_Exercise goal_.
Down to the final line, write out the material beneath exactly, without pictures.

_Records supplied_.
+ + + +

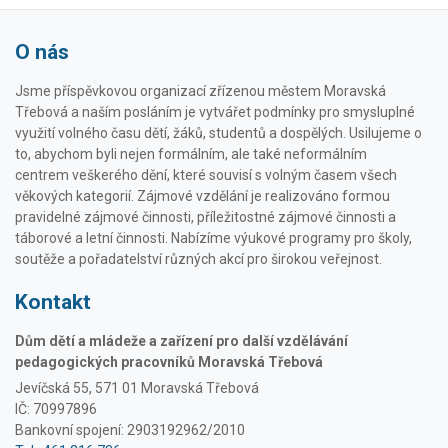
O nás
Jsme příspěvkovou organizací zřízenou městem Moravská
Třebová a naším posláním je vytvářet podmínky pro smysluplné
využití volného času dětí, žáků, studentů a dospělých. Usilujeme o
to, abychom byli nejen formálním, ale také neformálním
centrem veškerého dění, které souvisí s volným časem všech
věkových kategorií. Zájmové vzdělání je realizováno formou
pravidelné zájmové činnosti, příležitostné zájmové činnosti a
táborové a letní činnosti. Nabízíme výukové programy pro školy,
soutěže a pořadatelství různých akcí pro širokou veřejnost.
Kontakt
Dům dětí a mládeže a zařízení pro další vzdělávání
pedagogických pracovníků Moravská Třebová
Jevíčská 55, 571 01 Moravská Třebová
IČ: 70997896
Bankovní spojení: 2903192962/2010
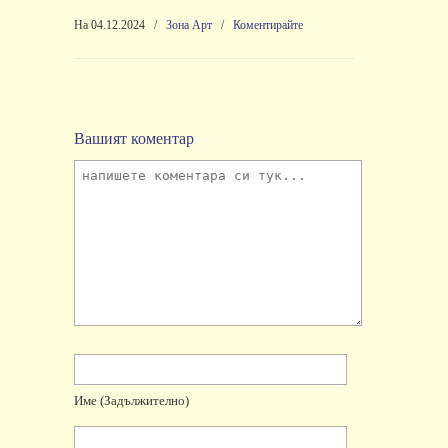
На 04.12.2024
/
Зона Арт
/
Коментирайте
Вашият коментар
Име
(задължително)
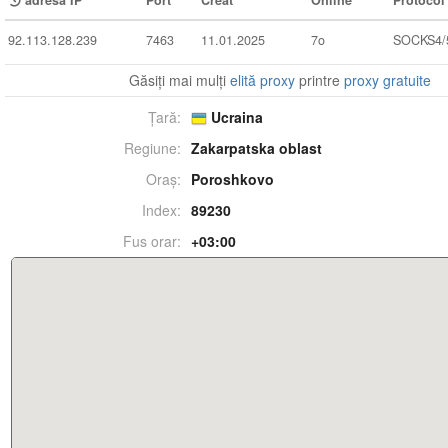
adresa IP
Port
Creat
Online
Protocol
92.113.128.239
7463
11.01.2025
7o
SOCKS4/
Găsiți mai mulți
elită proxy
printre
proxy gratuite
Țară:
Ucraina
Regiune:
Zakarpatska oblast
Oraș:
Poroshkovo
Index:
89230
Fus orar:
+03:00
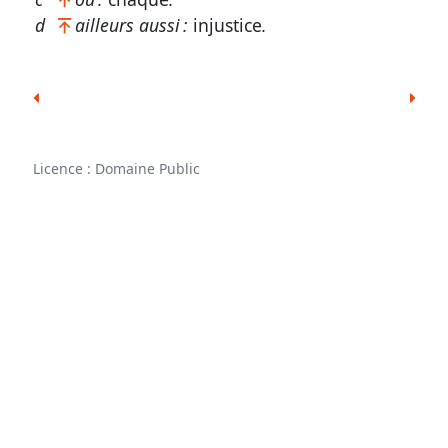
1
d
ailleurs aussi :
injustice
.
Jean
1.
9
-
2.
Licence : Domaine Public
2
La
vie
divine
en
Christ
et
dans
les
croyants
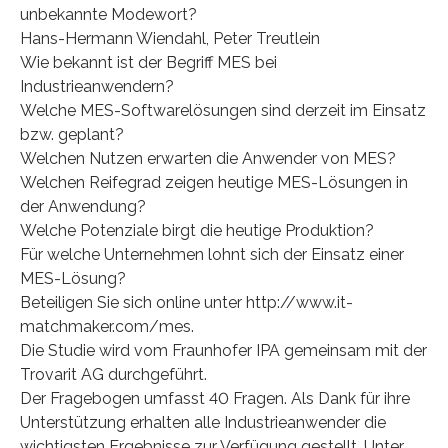
unbekannte Modewort?
Hans-Hermann Wiendahl, Peter Treutlein
Wie bekannt ist der Begriff MES bei
Industrieanwendern?
Welche MES-Softwarelösungen sind derzeit im Einsatz
bzw. geplant?
Welchen Nutzen erwarten die Anwender von MES?
Welchen Reifegrad zeigen heutige MES-Lösungen in
der Anwendung?
Welche Potenziale birgt die heutige Produktion?
Für welche Unternehmen lohnt sich der Einsatz einer
MES-Lösung?
Beteiligen Sie sich online unter http://www.it-
matchmaker.com/mes.
Die Studie wird vom Fraunhofer IPA gemeinsam mit der
Trovarit AG durchgeführt.
Der Fragebogen umfasst 40 Fragen. Als Dank für ihre
Unterstützung erhalten alle Industrieanwender die
wichtigsten Ergebnisse zur Verfügung gestellt. Unter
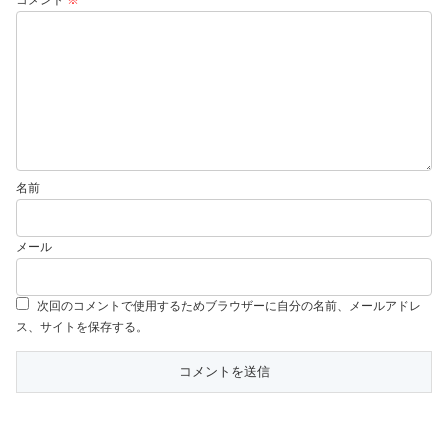
名前
メール
次回のコメントで使用するためブラウザーに自分の名前、メールアドレ
ス、サイトを保存する。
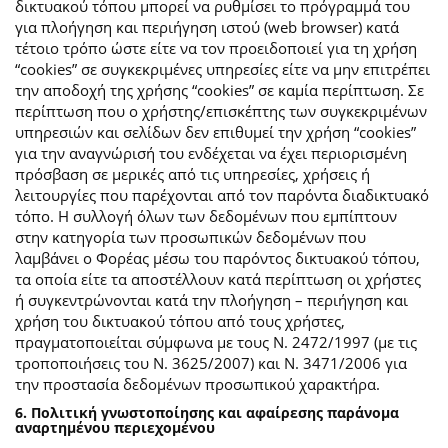
δικτυακού τόπου μπορεί να ρυθμίσει το πρόγραμμά του
για πλοήγηση και περιήγηση ιστού (web browser) κατά
τέτοιο τρόπο ώστε είτε να τον προειδοποιεί για τη χρήση
“cookies” σε συγκεκριμένες υπηρεσίες είτε να μην επιτρέπει
την αποδοχή της χρήσης “cookies” σε καμία περίπτωση. Σε
περίπτωση που ο χρήστης/επισκέπτης των συγκεκριμένων
υπηρεσιών και σελίδων δεν επιθυμεί την χρήση “cookies”
για την αναγνώρισή του ενδέχεται να έχει περιορισμένη
πρόσβαση σε μερικές από τις υπηρεσίες, χρήσεις ή
λειτουργίες που παρέχονται από τον παρόντα διαδικτυακό
τόπο. Η συλλογή όλων των δεδομένων που εμπίπτουν
στην κατηγορία των προσωπικών δεδομένων που
λαμβάνει ο Φορέας μέσω του παρόντος δικτυακού τόπου,
τα οποία είτε τα αποστέλλουν κατά περίπτωση οι χρήστες
ή συγκεντρώνονται κατά την πλοήγηση – περιήγηση και
χρήση του δικτυακού τόπου από τους χρήστες,
πραγματοποιείται σύμφωνα με τους Ν. 2472/1997 (με τις
τροποποιήσεις του Ν. 3625/2007) και Ν. 3471/2006 για
την προστασία δεδομένων προσωπικού χαρακτήρα.
6. Πολιτική γνωστοποίησης και αφαίρεσης παράνομα
αναρτημένου περιεχομένου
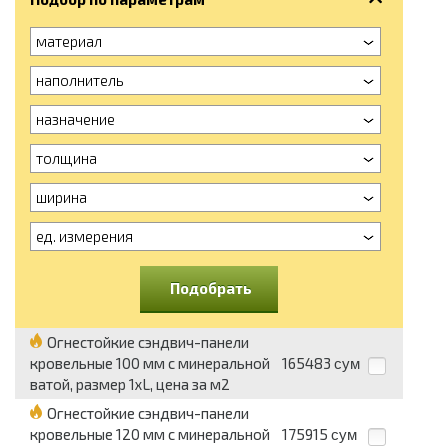
материал
наполнитель
назначение
толщина
ширина
ед. измерения
Подобрать
Огнестойкие сэндвич-панели
кровельные 100 мм с минеральной
165483
сум
ватой, размер 1хL, цена за м2
Огнестойкие сэндвич-панели
кровельные 120 мм с минеральной
175915
сум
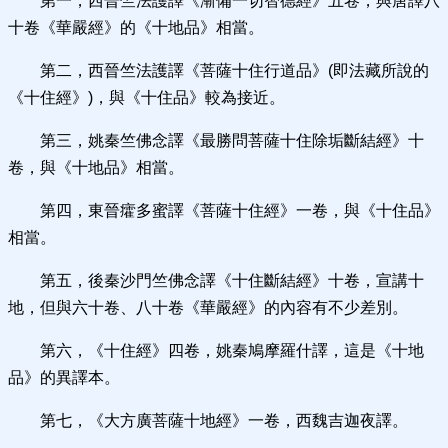
第一，西晉竺法護譯《漸備一切智德經》五卷，與唐譯八
十卷《華嚴經》的《十地品》相當。
第二，西晉竺法護譯《菩薩十住行道品》(即法藏所說的
《十住經》)，與《十住品》較為接近。
第三，姚秦竺佛念譯《最勝問菩薩十住除垢斷結經》十
卷，與《十地品》相當。
第四，東晉癨多蜜譯《菩薩十住經》一卷，與《十住品》
相當。
第五，後秦沙門竺佛念譯《十住斷結經》十卷，宣講十
地，但與六十卷、八十卷《華嚴經》的內容有不少差別。
第六，《十住經》四卷，姚秦鳩摩羅什譯，這是《十地
品》的異譯本。
第七，《大方廣菩薩十地經》一卷，西魏吉迦夜譯。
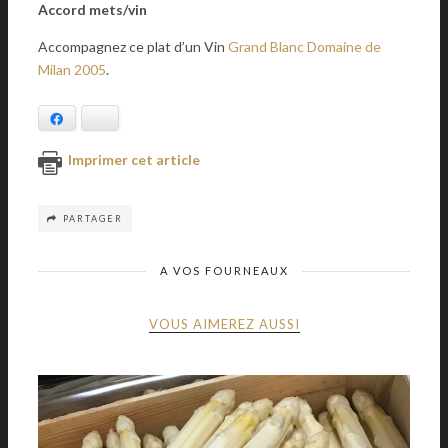
Accord mets/vin
Accompagnez ce plat d’un Vin
Grand Blanc Domaine de
Milan 2005
.
Facebook
Bluesky
Imprimer cet article
PARTAGER
A VOS FOURNEAUX
VOUS AIMEREZ AUSSI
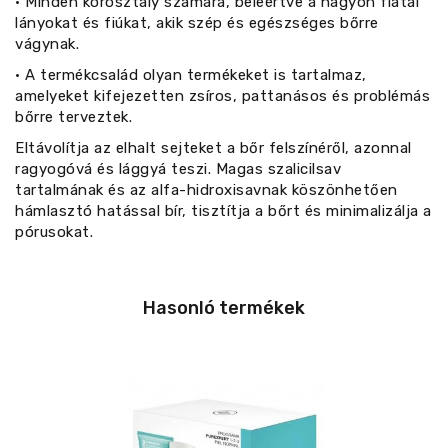
• Minden korosztály számára, beleértve a nagyon fiatal
lányokat és fiúkat, akik szép és egészséges bőrre
vágynak.
• A termékcsalád olyan termékeket is tartalmaz,
amelyeket kifejezetten zsíros, pattanásos és problémás
bőrre terveztek.
Eltávolítja az elhalt sejteket a bőr felszínéről, azonnal
ragyogóvá és lággyá teszi. Magas szalicilsav
tartalmának és az alfa-hidroxisavnak köszönhetően
hámlasztó hatással bír, tisztítja a bőrt és minimalizálja a
pórusokat.
Hasonló termékek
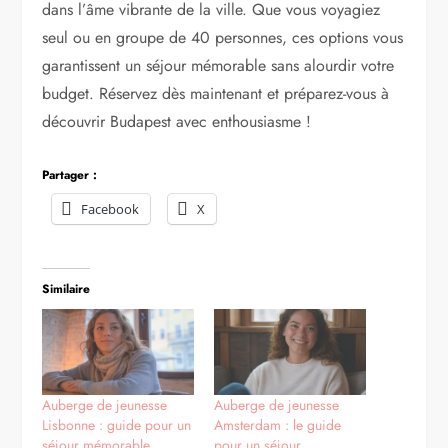
dans l’âme vibrante de la ville. Que vous voyagiez
seul ou en groupe de 40 personnes, ces options vous
garantissent un séjour mémorable sans alourdir votre
budget. Réservez dès maintenant et préparez-vous à
découvrir Budapest avec enthousiasme !
Partager :
Facebook
X
Similaire
Auberge de jeunesse
Auberge de jeunesse
Lisbonne : guide pour un
Amsterdam : le guide
séjour mémorable
pour un séjour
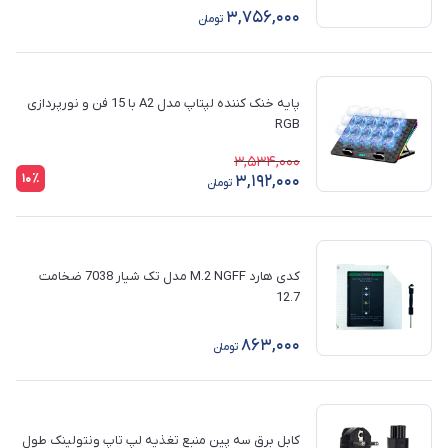
3,756,000
تومان
پایه خنک کننده لپتاپ مدل A2 با 15 فن و نورپردازی
RGB
3,534,000
10٪
3,192,000
تومان
کدی هارد M.2 NGFF مدل تک شیار 7038 ضخامت
12.7
863,000
تومان
کابل برق سه پین منبع تغذیه لپ تاپ ونتولینک طول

+ + + +

_Response to the task_.
O nás
Jsme příspěvkovou organizací zřízenou městem Moravská
Třebová a naším posláním je vytvářet podmínky pro smysluplné
využití volného času dětí, žáků, studentů a dospělých. Usilujeme o
to, abychom byli nejen formálním, ale také neformálním
centrem veškerého dění, které souvisí s volným časem všech
věkových kategorií. Zájmové vzdělání je realizováno formou
pravidelné zájmové činnosti, příležitostné zájmové činnosti a
táborové a letní činnosti. Nabízíme výukové programy pro školy,
soutěže a pořadatelství různých akcí pro širokou veřejnost.
Kontakt
Dům dětí a mládeže a zařízení pro další vzdělávání
pedagogických pracovníků Moravská Třebová
Jevíčská 55, 571 01 Moravská Třebová
IČ: 70997896
Bankovní spojení: 2903192962/2010
На 04.12.2024
/
Зона Арт
/
Коментирайте
Вашият коментар
Име
(задължително)
adresa IP
Port
Creat
Online
Protocol
92.113.128.239
7463
11.01.2025
7o
SOCKS4/
Găsiți mai mulți
elită proxy
printre
proxy gratuite
Țară:
Ucraina
Regiune:
Zakarpatska oblast
Oraș:
Poroshkovo
Index:
89230
Fus orar:
+03:00
1
d
ailleurs aussi :
injustice
.
Jean
1.
9
-
2.
Licence : Domaine Public
2
La
vie
divine
en
Christ
et
dans
les
croyants
unbekannte Modewort?
Hans-Hermann Wiendahl, Peter Treutlein
Wie bekannt ist der Begriff MES bei
Industrieanwendern?
Welche MES-Softwarelösungen sind derzeit im Einsatz
bzw. geplant?
Welchen Nutzen erwarten die Anwender von MES?
Welchen Reifegrad zeigen heutige MES-Lösungen in
der Anwendung?
Welche Potenziale birgt die heutige Produktion?
Für welche Unternehmen lohnt sich der Einsatz einer
MES-Lösung?
Beteiligen Sie sich online unter http://www.it-
matchmaker.com/mes.
Die Studie wird vom Fraunhofer IPA gemeinsam mit der
Trovarit AG durchgeführt.
Der Fragebogen umfasst 40 Fragen. Als Dank für ihre
Unterstützung erhalten alle Industrieanwender die
wichtigsten Ergebnisse zur Verfügung gestellt. Unter
名前
メール
次回のコメントで使用するためブラウザーに自分の名前、メールアドレ
ス、サイトを保存する。
δικτυακού τόπου μπορεί να ρυθμίσει το πρόγραμμά του
για πλοήγηση και περιήγηση ιστού (web browser) κατά
τέτοιο τρόπο ώστε είτε να τον προειδοποιεί για τη χρήση
“cookies” σε συγκεκριμένες υπηρεσίες είτε να μην επιτρέπει
την αποδοχή της χρήσης “cookies” σε καμία περίπτωση. Σε
περίπτωση που ο χρήστης/επισκέπτης των συγκεκριμένων
υπηρεσιών και σελίδων δεν επιθυμεί την χρήση “cookies”
για την αναγνώρισή του ενδέχεται να έχει περιορισμένη
πρόσβαση σε μερικές από τις υπηρεσίες, χρήσεις ή
λειτουργίες που παρέχονται από τον παρόντα διαδικτυακό
τόπο. Η συλλογή όλων των δεδομένων που εμπίπτουν
στην κατηγορία των προσωπικών δεδομένων που
λαμβάνει ο Φορέας μέσω του παρόντος δικτυακού τόπου,
τα οποία είτε τα αποστέλλουν κατά περίπτωση οι χρήστες
ή συγκεντρώνονται κατά την πλοήγηση – περιήγηση και
χρήση του δικτυακού τόπου από τους χρήστες,
πραγματοποιείται σύμφωνα με τους Ν. 2472/1997 (με τις
τροποποιήσεις του Ν. 3625/2007) και Ν. 3471/2006 για
την προστασία δεδομένων προσωπικού χαρακτήρα.
6. Πολιτική γνωστοποίησης και αφαίρεσης παράνομα
αναρτημένου περιεχομένου
материал
наполнитель
назначение
толщина
ширина
ед. измерения
Подобрать
Огнестойкие сэндвич-панели
кровельные 100 мм с минеральной
165483
сум
ватой, размер 1хL, цена за м2
Огнестойкие сэндвич-панели
кровельные 120 мм с минеральной
175915
сум
第一，西晉竺法護譯《漸備一切智德經》五卷，與唐譯八
十卷《華嚴經》的《十地品》相當。
第二，西晉竺法護譯《菩薩十住行道品》(即法藏所說的
《十住經》)，與《十住品》較為接近。
第三，姚秦竺佛念譯《最勝問菩薩十住除垢斷結經》十
卷，與《十地品》相當。
第四，東晉癨多蜜譯《菩薩十住經》一卷，與《十住品》
相當。
第五，後秦沙門竺佛念譯《十住斷結經》十卷，宣講十
地，但與六十卷、八十卷《華嚴經》的內容有不少差別。
第六，《十住經》四卷，姚秦鳩摩羅什譯，這是《十地
品》的異譯本。
第七，《大方廣菩薩十地經》一卷，西魏吉迦夜譯。
Accord mets/vin
Accompagnez ce plat d’un Vin
Grand Blanc Domaine de
Milan 2005
.
Facebook
Bluesky
Imprimer cet article
PARTAGER
A VOS FOURNEAUX
VOUS AIMEREZ AUSSI
• Minden korosztály számára, beleértve a nagyon fiatal
lányokat és fiúkat, akik szép és egészséges bőrre
vágynak.
• A termékcsalád olyan termékeket is tartalmaz,
amelyeket kifejezetten zsíros, pattanásos és problémás
bőrre terveztek.
Eltávolítja az elhalt sejteket a bőr felszínéről, azonnal
ragyogóvá és lággyá teszi. Magas szalicilsav
tartalmának és az alfa-hidroxisavnak köszönhetően
hámlasztó hatással bír, tisztítja a bőrt és minimalizálja a
pórusokat.
Hasonló termékek
dans l’âme vibrante de la ville. Que vous voyagiez
seul ou en groupe de 40 personnes, ces options vous
garantissent un séjour mémorable sans alourdir votre
budget. Réservez dès maintenant et préparez-vous à
découvrir Budapest avec enthousiasme !
Partager :
Facebook
X
Similaire
Auberge de jeunesse
Auberge de jeunesse
Lisbonne : guide pour un
Amsterdam : le guide
séjour mémorable
pour un séjour
3,756,000
تومان
پایه خنک کننده لپتاپ مدل A2 با 15 فن و نورپردازی
RGB
3,534,000
10٪
3,192,000
تومان
کدی هارد M.2 NGFF مدل تک شیار 7038 ضخامت
12.7
863,000
تومان
کابل برق سه پین منبع تغذیه لپ تاپ ونتولینک طول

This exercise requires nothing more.